Early detection is essential for successful treatment of most cancers. Don’t wait for symptoms. Follow the recommended cancer screening guidelines. These tests and exams may help identify abnormalities that require further study. After further tests these abnormalities may be found not to be cancer.
Men's and women's screening schedules for some common cancers are below.
- Monthly breast self examination
- Annual mammograms after age 40
- Regular clinical breast exams by a healthcare professional every 3 years from age 20 to 39 and every year after age 40
- The American Cancer Society recommends that women who are at increased risk because of family history discuss with their doctor the need for earlier initiation of mammograms and more frequent clinical breast exams, or the need to add a breast ultrasound or MRI test.
The most important risk factor for cervical cancer is infection by the human papillomavirus (HPV). HPV is spread by skin-to-skin contact during sex.
To help prevent cervical cancer, a vaccine called Gardisil is now available that protects against a virus that causes most cervical cancers. Preteen girls should be immunized before they begin having sexual intercourse. It is also recommended as a “catch up” for women aged 13 to 26, even if they have been sexually active. The vaccine requires a series of three injections over a one-year period.
To detect cervical cancer, the American Cancer Society recommends:
- All women should begin having a Pap test about three years after they start having sex (vaginal intercourse), but no later than age 21.
- The test should be done every year if the regular Pap test is used, or every two years if the newer liquid-based Pap test is used.
- Beginning at age 30, women who have had three normal test results in a row may get the test every two to three years.
Risk factors include:
- Age: The older you are, the more likely you are to be diagnosed with prostate cancer.
- Family History: Men with one first-degree relative - father, brother or son - with a history of prostate cancer are twice as likely to develop the disease. Those with two or more relatives are nearly four times as likely to be diagnosed. The risk is even higher if the affected family members were diagnosed before age 60.
- Race: African-American men are 61 percent more likely to develop prostate cancer than Caucasian men.
- Diet: Recent research has shown diet changes might decrease the chances of developing prostate cancer, reduce the likelihood of having a prostate cancer recur or help slow the progression of the disease.
To spot prostate cancer, the American Cancer Society recommends:
- Annual digital rectal exams (DRE) starting at age 50
- Annual prostate-specific antigen (PSA) blood test starting at age 50
- Men younger than 50 who have a family history of prostate cancer should discuss the screening schedule with their physician.
Men and Women
Beginning at age 50, the American Cancer Society recommends that men and women at average risk follow one of the screening options below:
- Yearly fecal occult blood test (FOBT) or fecal immunochemical test (FIT)

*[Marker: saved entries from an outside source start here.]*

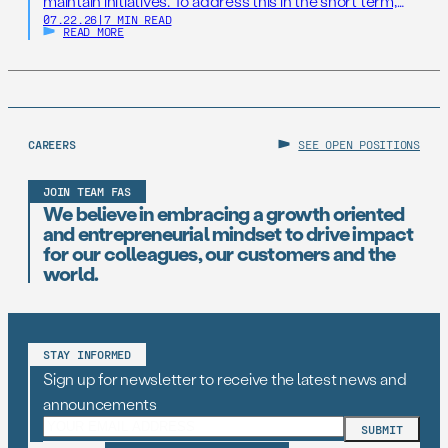
maintain initiatives. To address this in the short term,
07.22.26
|
7 MIN READ
states should establish AI Resilience Cohorts to
READ MORE
embed early-career technologists in key offices to
support state AI initiatives. Right now, Virginia and New
Jersey have the opportunity to take […]
CAREERS
SEE OPEN POSITIONS
JOIN TEAM FAS
We believe in embracing a growth oriented
and entrepreneurial mindset to drive impact
for our colleagues, our customers and the
world.
STAY INFORMED
Sign up for newsletter to receive the latest news and
announcements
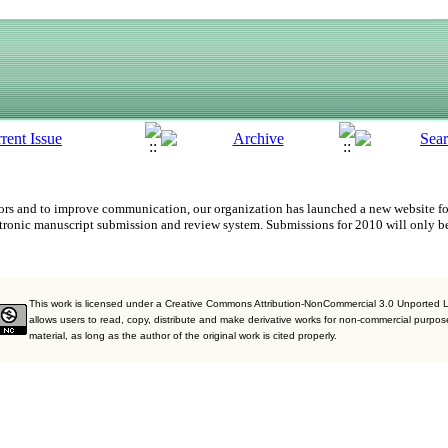
uthors and to improve communication,
our organization
has launched a new website fo
tronic manuscript submission and review system. Submissions for 2010 will only b
This work is licensed under a Creative Commons Attribution-NonCommercial 3.0 Unported 
allows users to read, copy, distribute and make derivative works for non-commercial purpos
material, as long as the author of the original work is cited properly.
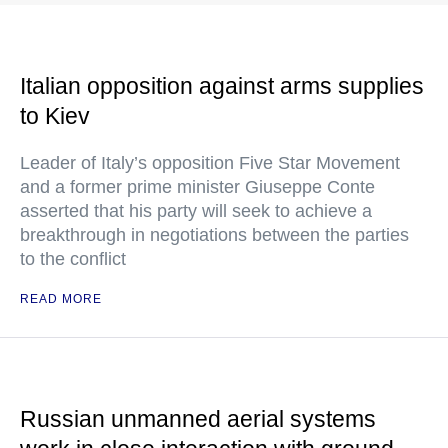
Italian opposition against arms supplies
to Kiev
Leader of Italy’s opposition Five Star Movement
and a former prime minister Giuseppe Conte
asserted that his party will seek to achieve a
breakthrough in negotiations between the parties
to the conflict
READ MORE
Russian unmanned aerial systems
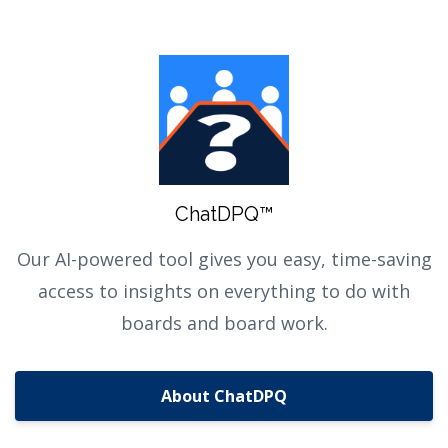
ChatDPQ™
Our AI-powered tool gives you easy, time-saving
access to insights on everything to do with
boards and board work.
About ChatDPQ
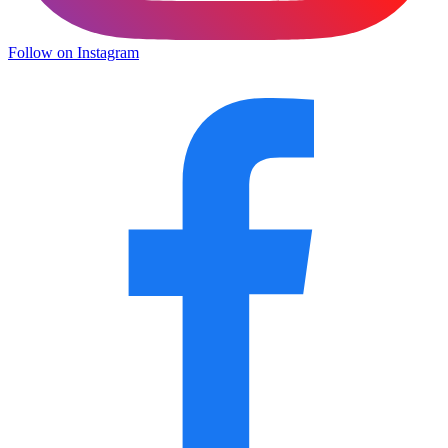
Follow on Instagram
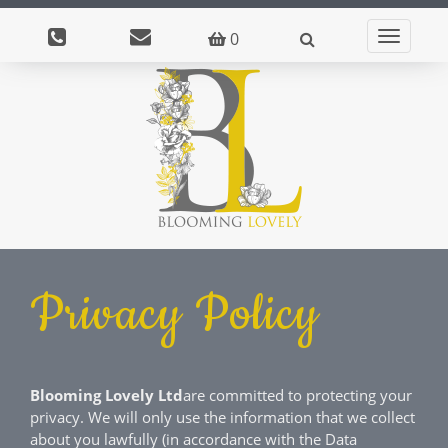
0
Toggle
navigati
Privacy Policy
Blooming Lovely Ltd
are committed to protecting your
privacy. We will only use the information that we collect
about you lawfully (in accordance with the Data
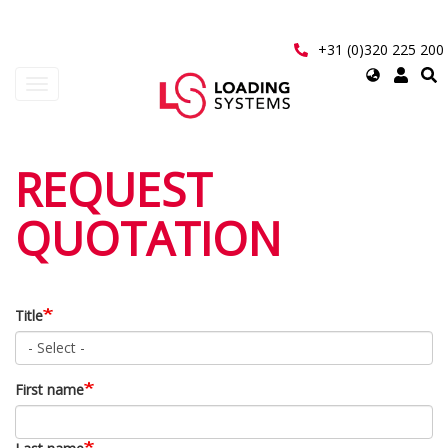
Skip
to
main
+31 (0)320 225 200
content
Select
Toggle
your
navigation
language
User
REQUEST
account
QUOTATION
menu
Title
First name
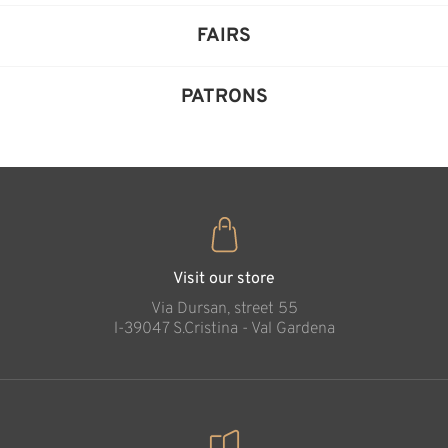
FAIRS
PATRONS
Visit our store
Via Dursan, street 55
l-39047 S.Cristina - Val Gardena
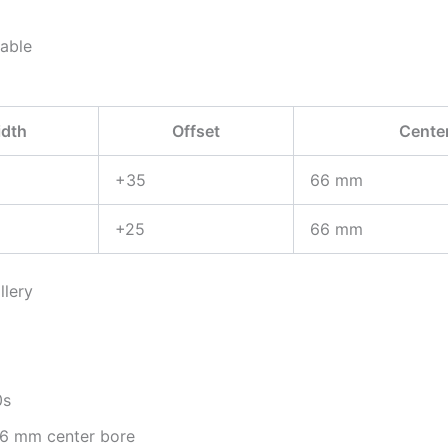
lable
dth
Offset
Cente
+35
66 mm
+25
66 mm
llery
0s
 66 mm center bore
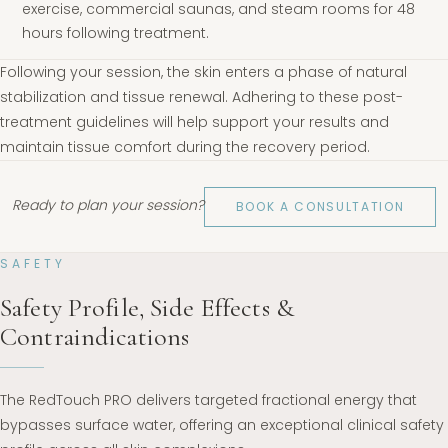
exercise, commercial saunas, and steam rooms for 48
hours following treatment.
Following your session, the skin enters a phase of natural
stabilization and tissue renewal. Adhering to these post-
treatment guidelines will help support your results and
maintain tissue comfort during the recovery period.
Ready to plan your session?
BOOK A CONSULTATION
SAFETY
Safety Profile, Side Effects &
Contraindications
The RedTouch PRO delivers targeted fractional energy that
bypasses surface water, offering an exceptional clinical safety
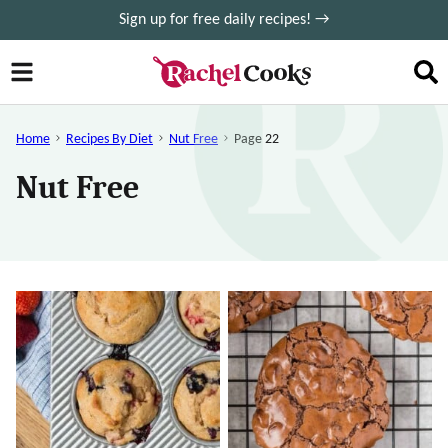
Skip
Sign up for free daily recipes! →
to
content
Home
Recipes By Diet
Nut Free
Page 22
Nut Free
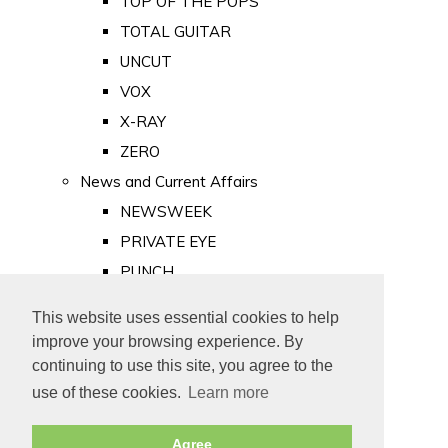
TOP OF THE POPS
TOTAL GUITAR
UNCUT
VOX
X-RAY
ZERO
News and Current Affairs
NEWSWEEK
PRIVATE EYE
PUNCH
TIME
This website uses essential cookies to help
Old Newspapers
improve your browsing experience. By
Royalty
continuing to use this site, you agree to the
MAJESTY
use of these cookies.
Learn more
ROYAL LIFE
Agree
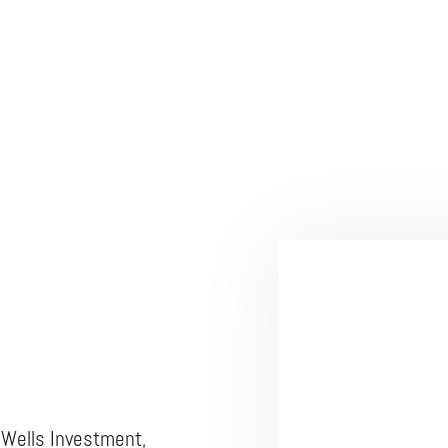
 Wells Investment,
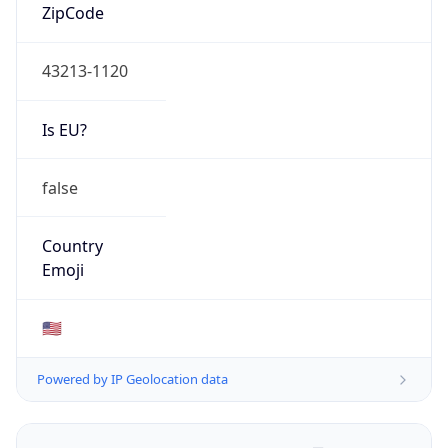
ZipCode
43213-1120
Is EU?
false
Country
Emoji
🇺🇸
Powered by IP Geolocation data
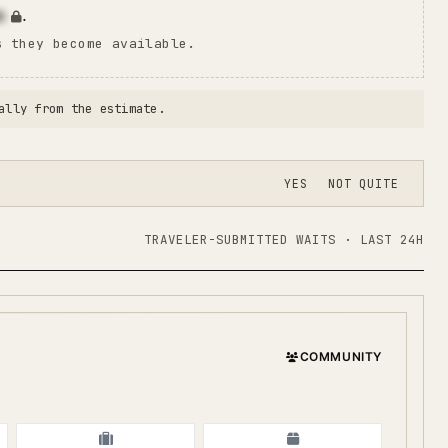
n
.
s they become available.
ally from the estimate.
YES
NOT QUITE
TRAVELER-SUBMITTED WAITS · LAST 24H
COMMUNITY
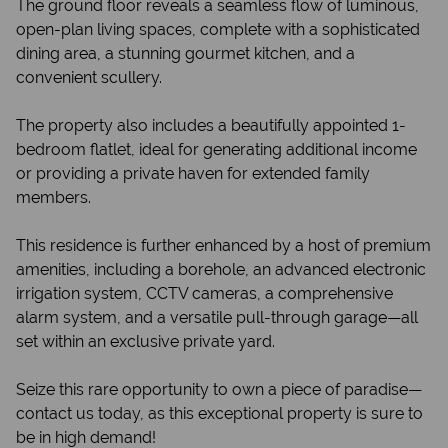
The ground floor reveals a seamless flow of luminous,
open-plan living spaces, complete with a sophisticated
dining area, a stunning gourmet kitchen, and a
convenient scullery.
The property also includes a beautifully appointed 1-
bedroom flatlet, ideal for generating additional income
or providing a private haven for extended family
members.
This residence is further enhanced by a host of premium
amenities, including a borehole, an advanced electronic
irrigation system, CCTV cameras, a comprehensive
alarm system, and a versatile pull-through garage—all
set within an exclusive private yard.
Seize this rare opportunity to own a piece of paradise—
contact us today, as this exceptional property is sure to
be in high demand!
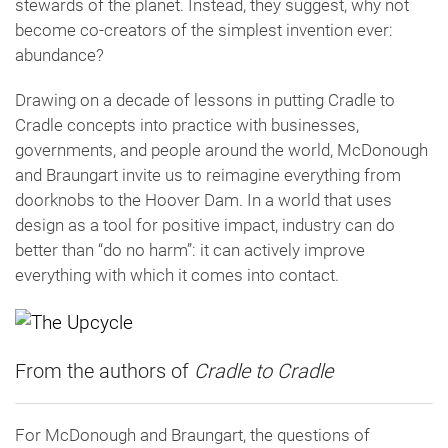
stewards of the planet. Instead, they suggest, why not
become co-creators of the simplest invention ever:
abundance?
Drawing on a decade of lessons in putting Cradle to
Cradle concepts into practice with businesses,
governments, and people around the world, McDonough
and Braungart invite us to reimagine everything from
doorknobs to the Hoover Dam. In a world that uses
design as a tool for positive impact, industry can do
better than “do no harm”: it can actively improve
everything with which it comes into contact.
From the authors of
Cradle to Cradle
For McDonough and Braungart, the questions of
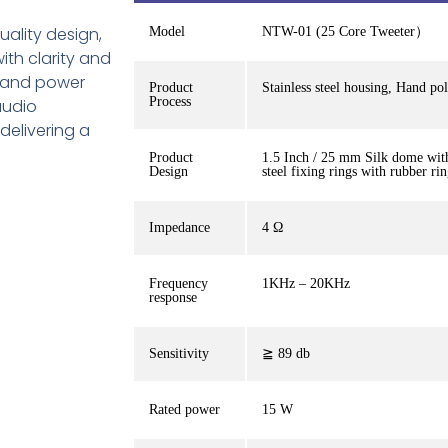
uality design,
Model
NTW-01 (25 Core Tweeter）
ith clarity and
y and power
Product
Stainless steel housing, Hand po
Process
audio
delivering a
Product
1.5 Inch / 25 mm Silk dome with
Design
steel fixing rings with rubber ri
Impedance
4 Ω
Frequency
1KHz – 20KHz
response
Sensitivity
≧ 89 db
Rated power
15 W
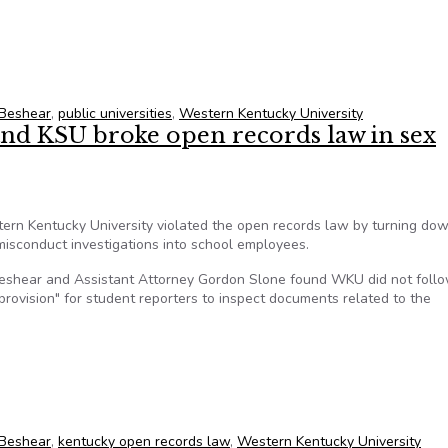
ntervene in WKU open records lawsuit
 Beshear
,
public universities
,
Western Kentucky University
nd KSU broke open records law in sex
ern Kentucky University violated the open records law by turning do
isconduct investigations into school employees.
Beshear and Assistant Attorney Gordon Slone found WKU did not follo
rovision" for student reporters to inspect documents related to the
 and KSU broke open records law in sex misconduct probes
 Beshear
,
kentucky open records law
,
Western Kentucky University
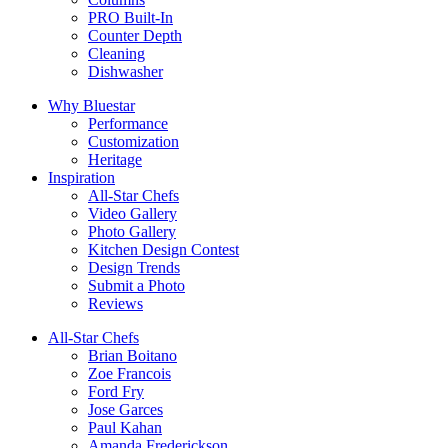
PRO Built-In
Counter Depth
Cleaning
Dishwasher
Why Bluestar
Performance
Customization
Heritage
Inspiration
All-Star Chefs
Video Gallery
Photo Gallery
Kitchen Design Contest
Design Trends
Submit a Photo
Reviews
All-Star Chefs
Brian Boitano
Zoe Francois
Ford Fry
Jose Garces
Paul Kahan
Amanda Frederickson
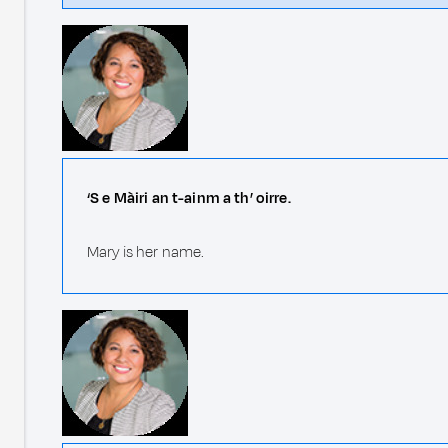
‘S e Màiri an t-ainm a th’ oirre.
Mary is her name.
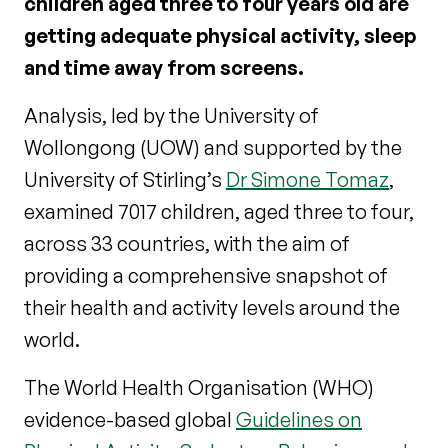
children aged three to four years old are
getting adequate physical activity, sleep
and time away from screens.
Analysis, led by the University of
Wollongong (UOW) and supported by the
University of Stirling’s
Dr Simone Tomaz
,
examined 7017 children, aged three to four,
across 33 countries, with the aim of
providing a comprehensive snapshot of
their health and activity levels around the
world.
The World Health Organisation (WHO)
evidence-based global
Guidelines on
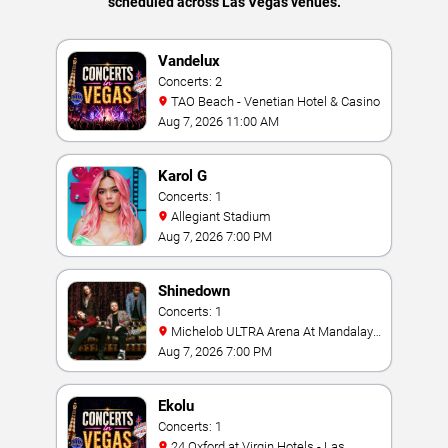
scheduled across Las Vegas venues.
Vandelux
Concerts: 2
TAO Beach - Venetian Hotel & Casino
Aug 7, 2026 11:00 AM
Karol G
Concerts: 1
Allegiant Stadium
Aug 7, 2026 7:00 PM
Shinedown
Concerts: 1
Michelob ULTRA Arena At Mandalay
Bay
Aug 7, 2026 7:00 PM
Ekolu
Concerts: 1
24 Oxford at Virgin Hotels - Las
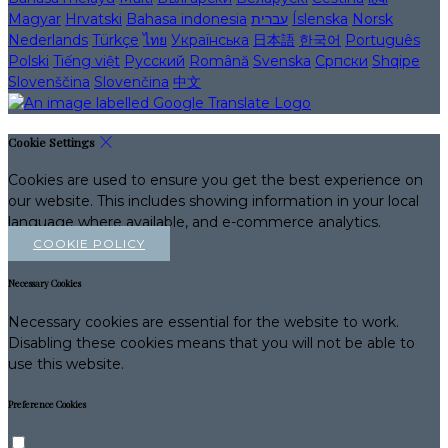
Magyar
Hrvatski
Bahasa indonesia
עברית
Íslenska
Norsk
Nederlands
Türkçe
ไทย
Українська
日本語
한국어
Português
Polski
Tiếng việt
Русский
Română
Svenska
Српски
Shqipe
Slovenščina
Slovenčina
中文
Cookie Settings
Cookies are used to ensure you get the best experience on
our website. This includes showing information in your local
language where available, and e-commerce analytics.
COOKIE POLICY
Necessary Cookies
Necessary cookies are essential for the website to work.
Disabling these cookies means that you will not be able to
use this website.
Preference Cookies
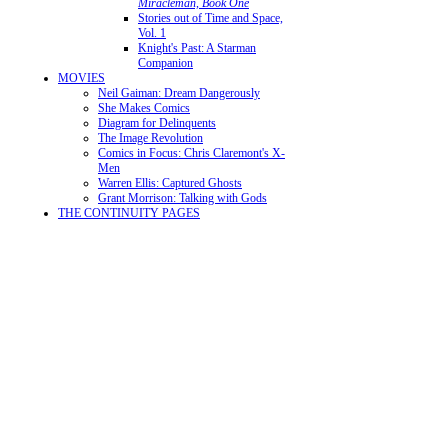
Miracleman, Book One
Stories out of Time and Space,
Vol. 1
Knight's Past: A Starman
Companion
MOVIES
Neil Gaiman: Dream Dangerously
She Makes Comics
Diagram for Delinquents
The Image Revolution
Comics in Focus: Chris Claremont's X-
Men
Warren Ellis: Captured Ghosts
Grant Morrison: Talking with Gods
THE CONTINUITY PAGES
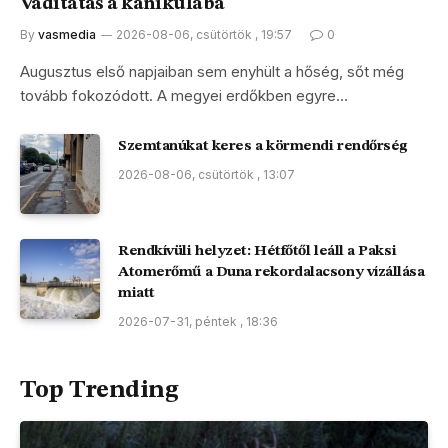
Vaditatás a kánikulába
By
vasmedia
2026-08-06, csütörtök , 19:57
0
Augusztus első napjaiban sem enyhült a hőség, sőt még
tovább fokozódott. A megyei erdőkben egyre…
Szemtanúkat keres a körmendi rendőrség
2026-08-06, csütörtök , 13:07
Rendkívüli helyzet: Hétfőtől leáll a Paksi
Atomerőmű a Duna rekordalacsony vízállása
miatt
2026-07-31, péntek , 18:36
Top Trending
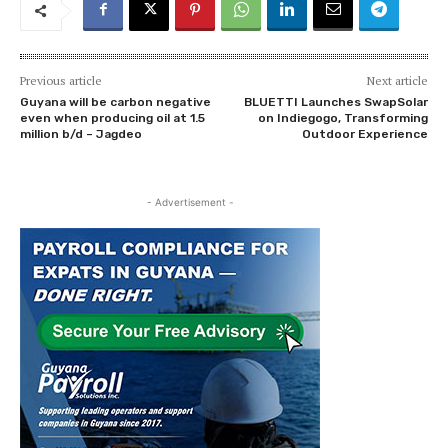
Previous article
Next article
Guyana will be carbon negative
BLUETTI Launches SwapSolar
even when producing oil at 1.5
on Indiegogo, Transforming
million b/d – Jagdeo
Outdoor Experience
- Advertisement -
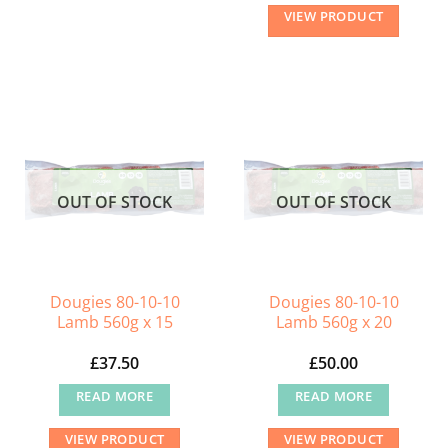
This
VIEW PRODUCT
product
has
multiple
variants.
The
options
may
OUT OF STOCK
OUT OF STOCK
be
chosen
on
the
Dougies 80-10-10
Dougies 80-10-10
product
Lamb 560g x 15
Lamb 560g x 20
page
£
37.50
£
50.00
READ MORE
READ MORE
VIEW PRODUCT
VIEW PRODUCT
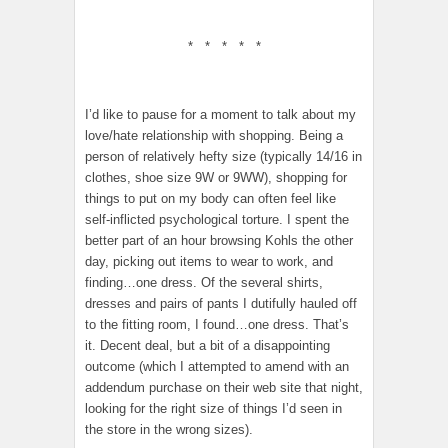
* * * * *
I’d like to pause for a moment to talk about my
love/hate relationship with shopping. Being a
person of relatively hefty size (typically 14/16 in
clothes, shoe size 9W or 9WW), shopping for
things to put on my body can often feel like
self-inflicted psychological torture. I spent the
better part of an hour browsing Kohls the other
day, picking out items to wear to work, and
finding…one dress. Of the several shirts,
dresses and pairs of pants I dutifully hauled off
to the fitting room, I found…one dress. That’s
it. Decent deal, but a bit of a disappointing
outcome (which I attempted to amend with an
addendum purchase on their web site that night,
looking for the right size of things I’d seen in
the store in the wrong sizes).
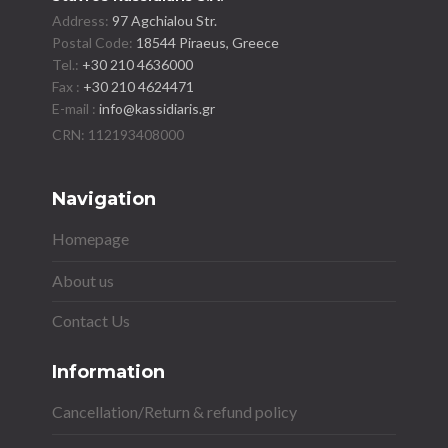
Address:
97 Agchialou Str.
Postal Code:
18544 Piraeus, Greece
Tel.:
+30 210 4636000
Fax :
+30 210 4624471
E-mail :
info@kassidiaris.gr
Navigation
Homepage
About us
Contact Us
Information
Cancellation/Return & refund policy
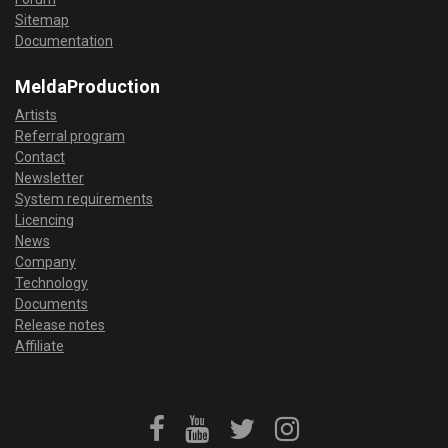
Sitemap
Documentation
MeldaProduction
Artists
Referral program
Contact
Newsletter
System requirements
Licencing
News
Company
Technology
Documents
Release notes
Affiliate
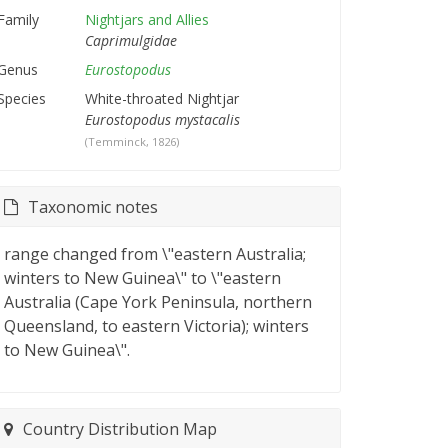
Family
Nightjars and Allies
Caprimulgidae
Genus
Eurostopodus
Species
White-throated Nightjar
Eurostopodus mystacalis
(Temminck, 1826)
Taxonomic notes
range changed from \"eastern Australia;
winters to New Guinea\" to \"eastern
Australia (Cape York Peninsula, northern
Queensland, to eastern Victoria); winters
to New Guinea\".
Country Distribution Map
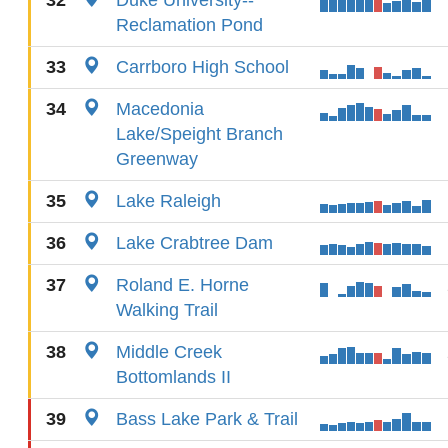
32
Duke University--
Reclamation Pond
33
Carrboro High School
34
Macedonia
Lake/Speight Branch
Greenway
35
Lake Raleigh
36
Lake Crabtree Dam
37
Roland E. Horne
Walking Trail
38
Middle Creek
Bottomlands II
39
Bass Lake Park & Trail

- Flexible sigmoidoscopy every five years
- Yearly stool blood test plus flexible sigmoidoscopy every five years
- Double contrast barium enema every five years
- Colonoscopy every 10 years
Those with risk factors such as a family history of colorectal cancer should discuss the screening schedule with their physician. Earlier or more-frequent screening may be recommended.
If something abnormal is found, a colonoscopy should be done. If any polyps are found they should be removed if possible.
Sun exposure is the major cause of skin cancer in the United States. If you have fair skin and had severe sunburns as a child, you are at increased risk. Schedule regular skin exams by a healthcare professional to detect skin cancer early.